Stored data entries
= = = =

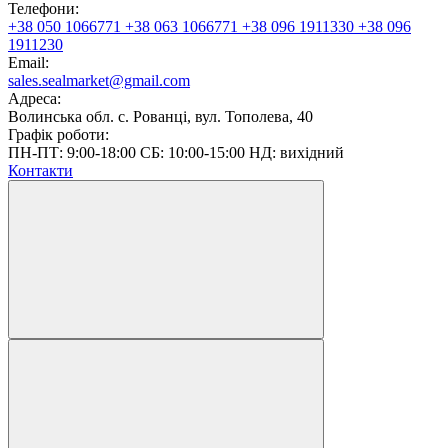
Телефони:
+38 050 1066771
+38 063 1066771
+38 096 1911330
+38 096
1911230
Email:
sales.sealmarket@gmail.com
Адреса:
Волинська обл. с. Рованці, вул. Тополева, 40
Графік роботи:
ПН-ПТ: 9:00-18:00 СБ: 10:00-15:00 НД: вихідний
Контакти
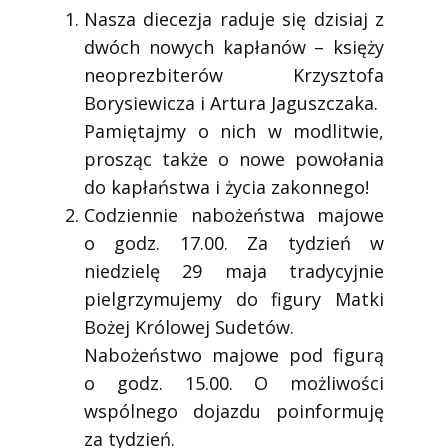
Nasza diecezja raduje się dzisiaj z
dwóch nowych kapłanów – księży
neoprezbiterów Krzysztofa
Borysiewicza i Artura Jaguszczaka.
Pamiętajmy o nich w modlitwie,
prosząc także o nowe powołania
do kapłaństwa i życia zakonnego!
Codziennie nabożeństwa majowe
o godz. 17.00. Za tydzień w
niedzielę 29 maja tradycyjnie
pielgrzymujemy do figury Matki
Bożej Królowej Sudetów.
Nabożeństwo majowe pod figurą
o godz. 15.00. O możliwości
wspólnego dojazdu poinformuję
za tydzień.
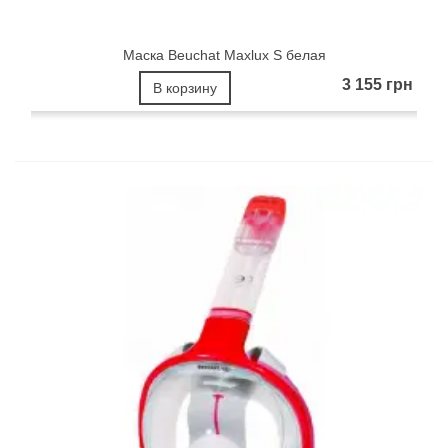
Маска Beuchat Maxlux S белая
3 155 грн
В корзину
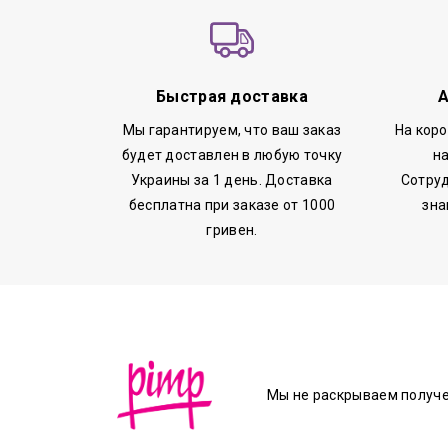
Быстрая доставка
А
Мы гарантируем, что ваш заказ
На кор
будет доставлен в любую точку
н
Украины за 1 день. Доставка
Сотруд
бесплатна при заказе от 1000
зна
гривен.
Мы не раскрываем получ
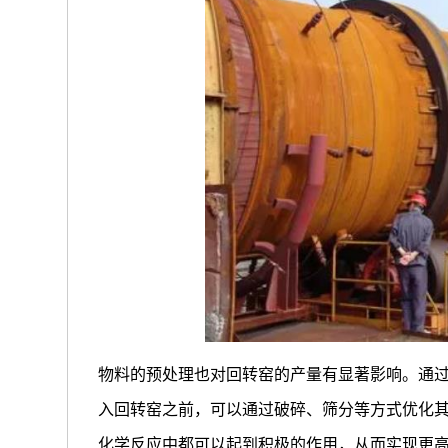
物料的预处理也对回转窑的产量有显著影响。通
入回转窑之前，可以通过破碎、筛分等方式优化
化学反应中都可以起到积极的作用，从而实现更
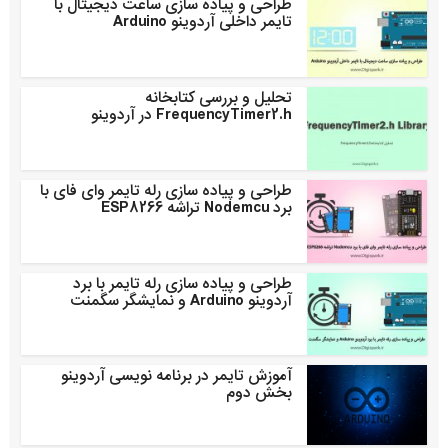
طراحی و پیاده سازی ساعت دیجیتال با
تایمر داخلی آردوینو Arduino
تحلیل و بررسی کتابخانه
FrequencyTimer2.h در آردوینو
طراحی و پیاده سازی رله تایمر وای فای با
برد Nodemcu تراشه ESP8266
طراحی و پیاده سازی رله تایمر با برد
آردوینو Arduino و نمایشگر سگمنت
آموزش تایمر در برنامه نویسی آردوینو
بخش دوم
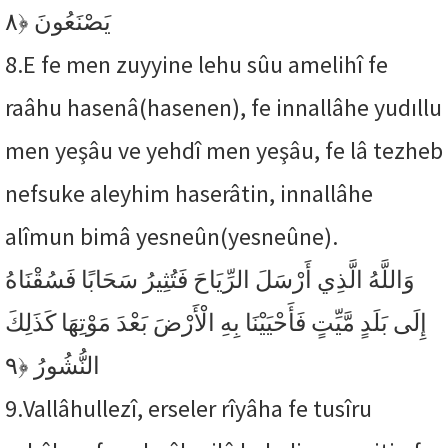
﴿٨
يَصْنَعُونَ
8.
E fe men zuyyine lehu sûu amelihî fe
raâhu hasenâ(hasenen), fe innallâhe yudıllu
men yeşâu ve yehdî men yeşâu, fe lâ tezheb
nefsuke aleyhim haserâtin, innallâhe
alîmun bimâ yesneûn(yesneûne).
وَاللَّهُ الَّذِي أَرْسَلَ الرِّيَاحَ فَتُثِيرُ سَحَابًا فَسُقْنَاهُ
إِلَى بَلَدٍ مَّيِّتٍ فَأَحْيَيْنَا بِهِ الْأَرْضَ بَعْدَ مَوْتِهَا كَذَلِكَ
﴿٩
النُّشُورُ
9.
Vallâhullezî, erseler rîyâha fe tusîru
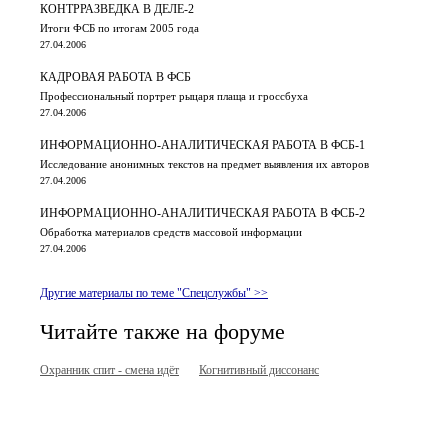
КОНТРРАЗВЕДКА В ДЕЛЕ-2
Итоги ФСБ по итогам 2005 года
27.04.2006
КАДРОВАЯ РАБОТА В ФСБ
Профессиональный портрет рыцаря плаща и гроссбуха
27.04.2006
ИНФОРМАЦИОННО-АНАЛИТИЧЕСКАЯ РАБОТА В ФСБ-1
Исследование анонимных текстов на предмет выявления их авторов
27.04.2006
ИНФОРМАЦИОННО-АНАЛИТИЧЕСКАЯ РАБОТА В ФСБ-2
Обработка материалов средств массовой информации
27.04.2006
Другие материалы по теме "Спецслужбы" >>
Читайте также на форуме
Охранник спит - смена идёт
Когнитивный диссонанс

= = = =

Problem statement:
Up to and including the last line above, starting with the line that contains "Охранник спит - смена идёт", return each line exactly and nothing else.

Answer box:
Охранник спит - смена идёт
Когнитивный диссонанс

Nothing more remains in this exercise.